- Blitz, 1985
- Born: 28 February 1912 Antwerp, Belgium
- Died: 3 March 1990 (aged 78) Paris, France
- Occupation: Entrepreneur
- Known for: Founder of Club Med

= Gérard Blitz (entrepreneur) =

Belgian entrepreneur

Gérard Blitz (28 February 1912 – 3 March 1990) was a Belgian entrepreneur and Yogi.

Born in Antwerp, he was the son of Maurice Blitz and nephew of Gérard Blitz, both members of the Belgian water polo national team who won Olympic medals. Taking a Bronze in Water Polo, his Uncle Gerard, was one of only around eight Jewish athletes to win a medal in the 1936 Berlin Summer Games hosted by Nazi Germany.

He was apolitical during the 1930s, but joined the French Resistance in World War II and showing a rebellious streak and strong anti-Fascist sentiments was briefly a member of the Communist Party, ending the association when he felt the organization's structure became more important than the individual. After the war, he founded Club Med.

Majorca Island off Southeastern Spain, see inset

On 27 April 1950, Gérard Blitz officially founded the Club Méditerranée association, having submitted its statute to the Paris Police Prefecture earlier in February. In the same year, he created Club Med as a non-profit, bringing the first group of vacationers to Alcudia on the Northern Coast of Majorca in the Baleric Islands South of Spain.
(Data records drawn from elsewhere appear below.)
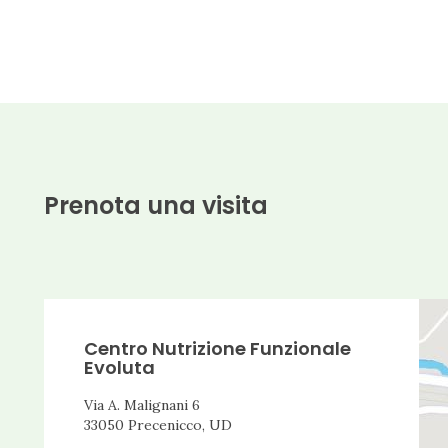
diabete di tipo 1
Ipotiroidismo
Reflusso gastroesofageo (esofagite)
Colon irritabile
Allergie Alimentari
Ritenzione idrica
Prenota una visita
Gastrite
Disturbi alimentari
Flatulenza
Obesità
Centro Nutrizione Funzionale
Evoluta
diabete di tipo 2
Via A. Malignani 6
Celiachia
33050 Precenicco, UD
Ironically, Blitz's first idea for what would become a luxurious resort for vacationers may have come in 1945, when he opened a village to rehabilitate Belgian survivors of Nazi concentration camps.

Following in his father's footsteps, the Belgian-born Mr. Blitz initially found work as a diamond cutter.

In the beginning, vacationers led a somewhat Spartan lifestyle in tents, but the concept evolved as resort members later occupied straw huts, eventually enjoying a degree of luxury in modern hotels. Club Med found success with prepaid vacations that eliminated tipping, using beads for souvenirs or bar drinks, which relaxed guests by eliminating the need to carry much cash. Other resorts copied the concept.

Featuring relaxing adventures in the sand and sun, the resort became one of the world's largest tourism groups, with a collection of hotels and ski lodges that featured over 87,000 beds. A great deal of credit for the resorts's success belongs to Gilbert Trigano who took over as president in 1963, and supplied the tents for the company in its early years. Blitz remained Honorary President throughout his life.

Blitz was married twice and had four children.

Gérard Blitz was also a promoter of Hatha yoga, which he discovered through Éva Ruchpaul. He was secretary and then president of the European Union of Yoga from 1974 to his death in 1990 at the Cochin Hospital in Paris.

== Bibliography ==

Gérard Blitz, Bruno Solt : La Vacance, Dervy, Paris, 1990, ISBN 2-85076-329-2, ISBN 978-2-85076-329-8.